Тропою испытаний. Смерть меня подождет (СИ) - Федосеев Григорий Анисимович. Страница 62
И вдруг затяжной кашель оборвал ее голос.
Сознаюсь, я не ожидал такого ясного по мысли ответа.
— Неужели ее еще беспокоят какие-то заботы? — спросил я старика.
— Под старость сон отлетает, а забота живет, — ответил Улукиткан.
— О чем же ей заботиться? — О детях.
— Но ведь они сами уже старики!
— Для матери все равно дети. Мы замолчали, каждый думал о своем. Черная ночь сковала тайгу. Несказанно широко распахнулось звездное небо. Влажно дуло с ключа. Кто-то подсунул в огонь головешку. Снова глубокая, немая тишина.

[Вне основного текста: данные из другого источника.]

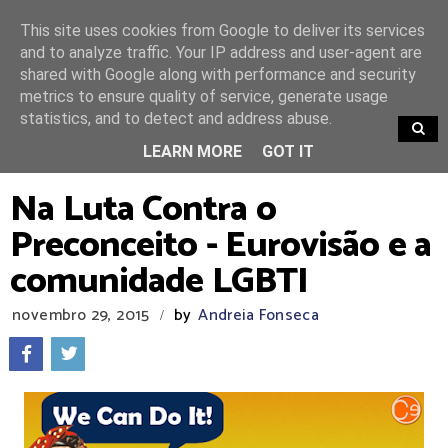
This site uses cookies from Google to deliver its services
and to analyze traffic. Your IP address and user-agent are
shared with Google along with performance and security
metrics to ensure quality of service, generate usage
statistics, and to detect and address abuse.
TRENDING
LEARN MORE
GOT IT
Na Luta Contra o
Preconceito - Eurovisão e a
comunidade LGBTI
novembro 29, 2015
by
Andreia Fonseca
/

И вдруг из-за поскотины донеслась песня, тягучая, грустная и долгая, как нартовый след по тундре. Ее пели женщины-пастушки. Песня наплывала из темноты волной, тревожа печальными звуками уснувшие дебри.
Старушка откашлялась, пожевала пустым ртом и снова начала рассказывать о себе. Улукиткан переводил каждое слово.
— Тешка был самый младший, а впереди еще пять, значит, не даром прожила. Говорю, человек обязательно должен родить ребенка, научить его жить. Вот и думала: подрастут дети, женятся — и с плеч забота. Но забота не ушла. Однако, сыновья хорошие. Не обижаюсь, их доброту всегда чувствует мое брюхо. И все же не всегда они разумны. Видишь, вот уже и старость придавила, а сердце все еще болит за них. Все думаю: может, что случилось с ними, опыта у них мало, когда в тайгу уходят. Сломали сложенную прадедами жизнь, идут без тропы, не знают куда; говорю — не слушаются.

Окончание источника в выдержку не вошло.